L’écrivain européen, au seizième siècle et durant la plus grande partie du dix-septième siècle, a le choix entre au moins deux langues — le latin et le vernaculaire — auxquelles s’ajoute fréquemment un idiome régional. Le choix linguistique n’est donc pas un acte neutre, ni culturellement, ni socialement, ni politiquement. Au seizième siècle, Évangélisme puis Réforme favorisent l’accés direct au Texte de la Bible par la promotion — restreinte au champ religieux — des langues vernaculaires. L’autre facteur d’émergence de certains vernaculaires étant la montée en puissance d’États dotés d’appareils administratifs : auquel cas la langue officielle choisie est, non pas celle des sujets, mais celle du roi et de sa chancellerie. Jean-François Courouau interroge alors, dans la genèse des identités nationales, la hiérarchie entre liens politiques et liens linguistiques.
Dans ces conditions, le choix linguistique d’un auteur est un arbitrage entre le capital symbolique des différentes langues — l’importance des corpus littéraires déjà constitués —, et leur capital social et politique. Dans chaque ensemble linguistique important se constitue alors une forme de vernaculaire haut dit « standard », qui est un artefact élaboré par les litterati, à la confluence de littéraire et de l’administratif — cette forme ne coïncidant jamais avec une forme parlée : le français ne tire pas plus son origine du Francien, que le toscan littéraire du dialecte de la Toscane. Corollairement, se constituent des idéologies linguistiques sous-tendues de jugements dépréciatifs. Le choix d’une « petite langue » comme véhicule d’expression (J.F. Courouau ne l’évoque pas, mais l’auteur de ce mémoire pense bien sûr à Rabelais) ne semble alors pas être un choix de résistance politique, mais linguistique, avec un désir de rehaussement, de « deffense » de la langue périphérique ; ce peut être aussi un choix éthique en faveur d’une langue mourante ou en tout cas dominée ; ce peut encore être un choix esthétique plus difficile à définir ; en revanche ce n’est jamais un choix « pour le peuple », les milieux lettrés ne manifestant aucune attention aux strates inférieures de la société. Un cas particulier intéressant est celui de la production parodique ou humoristique, en vernaculaire bas, d’une forme littéraire de la langue haute : il n’y a pas nécessairement refus d’un modèle dominant, mais jeu avec ses formes.

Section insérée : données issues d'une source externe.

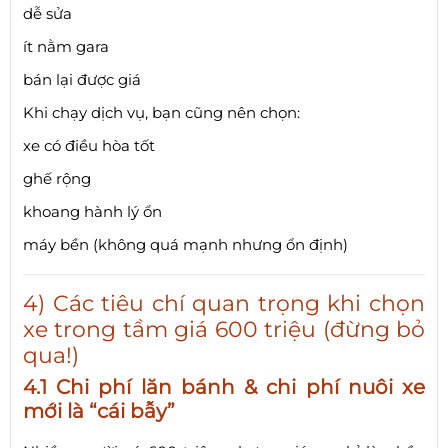
dễ sửa
ít nằm gara
bán lại được giá
Khi chạy dịch vụ, bạn cũng nên chọn:
xe có điều hòa tốt
ghế rộng
khoang hành lý ổn
máy bền (không quá mạnh nhưng ổn định)
4) Các tiêu chí quan trọng khi chọn
xe trong tầm giá 600 triệu (đừng bỏ
qua!)
4.1 Chi phí lăn bánh & chi phí nuôi xe
mới là “cái bẫy”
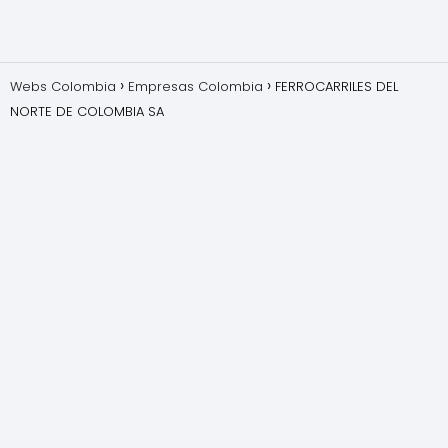
Webs Colombia
Empresas Colombia
FERROCARRILES DEL
NORTE DE COLOMBIA SA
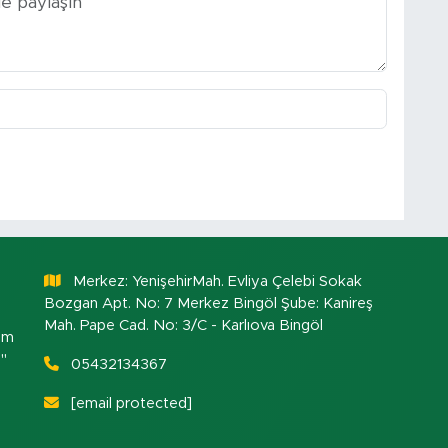
Merkez: YenişehirMah. Evliya Çelebi Sokak
Bozgan Apt. No: 7 Merkez Bingöl Şube: Kanireş
Mah. Pape Cad. No: 3/C - Karlıova Bingöl
om
."
05432134367
[email protected]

À noter enfin que la croyance en un « génie de la langue », reflétant un mode de représentation du réel, n’apparaîtrait pas avant le dix-septième siècle (Mireille Huchon, dans l’article « La prose d’art sous François 1er: illustrations et conventions», donne toutefois des exemples précurseurs de cette notion pris en plein seizième siècle).